# Best Center Speakers for Dolby Atmos



## olddog (Dec 21, 2008)

I am looking for a good match for center to go with my mains B&W 705. It will be in a console that has a size limitation of 24"x 12" x19" deep so the prefered B&W HTS7 will not fit. I think I also (because of the 3 sided box it is going in) need something that is not rear ported. I need something that will bring the dialog out on the movies so when they are talking with an accent I don't have to raise the volume
Chain and room
Denon X3300W
B&W 705 fronts
RSL X 4 celing
Sunfire True sub X 2
Room 20' x 30'
I have been looking at Aperion Versus II, Aperion 5C, and Elac Debut C 6.2 as they all have close to the same specs as the B&W's

Thanks for your thoughts


----------



## Kal Rubinson (Aug 3, 2006)

Specs won't help you. Is there not a B&W 3way center that fits?


----------



## fokakis1 (Feb 29, 2012)

Having owned several generations of 6, 7, and 8 series B&W speakers, I find that they are all voiced very similar. I recently sold my 805D3s and "down graded" to the 705S2s. I much prefer the new 7 series and have heard the matching center. The HTM71S2 is quite impressive. It will timbre match your mains and will fill your large room. The dimensions seem to fit your cabinet. 

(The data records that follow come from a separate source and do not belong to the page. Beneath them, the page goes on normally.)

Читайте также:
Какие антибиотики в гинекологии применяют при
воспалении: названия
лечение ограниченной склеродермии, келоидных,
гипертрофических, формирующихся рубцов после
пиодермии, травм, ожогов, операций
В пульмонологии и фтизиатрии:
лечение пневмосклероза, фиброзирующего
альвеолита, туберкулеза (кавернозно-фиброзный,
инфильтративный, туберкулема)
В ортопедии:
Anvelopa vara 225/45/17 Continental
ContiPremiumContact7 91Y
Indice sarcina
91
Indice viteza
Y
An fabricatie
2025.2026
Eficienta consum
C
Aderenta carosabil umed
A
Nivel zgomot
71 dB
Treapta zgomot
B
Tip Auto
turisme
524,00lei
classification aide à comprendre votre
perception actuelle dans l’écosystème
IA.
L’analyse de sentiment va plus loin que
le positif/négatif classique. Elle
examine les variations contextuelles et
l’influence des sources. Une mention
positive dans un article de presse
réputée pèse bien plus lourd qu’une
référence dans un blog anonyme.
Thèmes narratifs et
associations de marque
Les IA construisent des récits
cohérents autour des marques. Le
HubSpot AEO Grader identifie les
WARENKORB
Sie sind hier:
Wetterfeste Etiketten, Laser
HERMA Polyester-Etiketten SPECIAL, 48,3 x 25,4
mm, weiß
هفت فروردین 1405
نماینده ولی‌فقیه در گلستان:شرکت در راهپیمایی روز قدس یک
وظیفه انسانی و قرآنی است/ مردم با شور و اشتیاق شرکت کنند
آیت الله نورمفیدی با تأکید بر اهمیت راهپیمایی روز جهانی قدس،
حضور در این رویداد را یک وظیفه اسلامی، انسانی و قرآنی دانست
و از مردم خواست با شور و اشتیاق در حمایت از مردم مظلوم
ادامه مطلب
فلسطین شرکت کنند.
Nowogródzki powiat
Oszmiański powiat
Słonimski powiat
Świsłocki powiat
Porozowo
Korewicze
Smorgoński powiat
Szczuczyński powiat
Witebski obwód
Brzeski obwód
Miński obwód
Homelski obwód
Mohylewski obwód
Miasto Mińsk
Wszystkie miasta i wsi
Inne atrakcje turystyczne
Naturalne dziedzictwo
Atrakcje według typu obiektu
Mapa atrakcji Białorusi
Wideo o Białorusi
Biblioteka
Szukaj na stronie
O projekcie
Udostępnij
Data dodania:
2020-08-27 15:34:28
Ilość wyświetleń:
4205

Not sure if in-wall is an option, but the Cinema 7 is a superb speaker that I and many others use as a center.


----------



## bconn (Jan 23, 2015)

olddog said:


> I am looking for a good match for center to go with my mains B&W 705. It will be in a console that has a size limitation of 24"x 12" x19" deep so the prefered B&W HTS7 will not fit. I think I also (because of the 3 sided box it is going in) need something that is not rear ported. I need something that will bring the dialog out on the movies so when they are talking with an accent I don't have to raise the volume
> Chain and room
> Denon X3300W
> B&W 705 fronts
> ...


Look into the Aerial Acoustics CC3C. It's 24x9x11.5.
I purchased the CC3C and it's paired with my Von Schweikert VR-4jr's and couldn't be happier. Dialogue is incredibly clear and ironically the very first "test" I did was play the movie Life-lots of different accents that came through without having to turn it up or rewinding. I purchased it without even auditioning as there were no dealers in my area but given the high praise of there other speakers I felt I couldn't go wrong. If there's no dealers near you contact Aerial and they will sell directly to you.


----------



## BP1Fanatic (Mar 28, 2011)

olddog said:


> I am looking for a good match for center to go with my mains B&W 705. It will be in a console that has a size limitation of 24"x 12" x19" deep so the prefered B&W HTS7 will not fit. I think I also (because of the 3 sided box it is going in) need something that is not rear ported. I need something that will bring the dialog out on the movies so when they are talking with an accent I don't have to raise the volume
> Chain and room
> Denon X3300W
> B&W 705 fronts
> ...


How about a single or 2nd set of 705's as the center channel?


----------



## Gefest (May 26, 2020)

Hey, olddog. My friend had the same problem. He didn’t have enough knowledge to choose the best variant for him, so he was asking others for advice, but they didn’t know anything about it at all. He even asked his colleagues from his work, but they didn't help him too, so he decided to search in Google the information about his problem. After 2-3 days of searching, he bought speakers, according to the reviews from Best 6×9 Speakers | Audio Direct. My friend has been using them for 2 years and he is delighted with them completely.


----------



## JamesDDoX (Dec 13, 2019)

BP1Fanatic said:


> How about a single or 2nd set of 705's as the center channel?
> 
> View attachment 174033


Nice Systems buddy pure man cave heaven lol, don't mind asking are those 2 rear stand speakers pointed straight behind the HDTV ?


----------



## JamesDDoX (Dec 13, 2019)

olddog said:


> I am looking for a good match for center to go with my mains B&W 705. It will be in a console that has a size limitation of 24"x 12" x19" deep so the prefered B&W HTS7 will not fit. I think I also (because of the 3 sided box it is going in) need something that is not rear ported. I need something that will bring the dialog out on the movies so when they are talking with an accent I don't have to raise the volume
> Chain and room
> Denon X3300W
> B&W 705 fronts
> ...





JamesDDoX said:


> Nice Systems buddy pure man cave heaven lol, don't mind if i ask are those 2 rear stand speakers pointed straight behind the HDTV ?


----------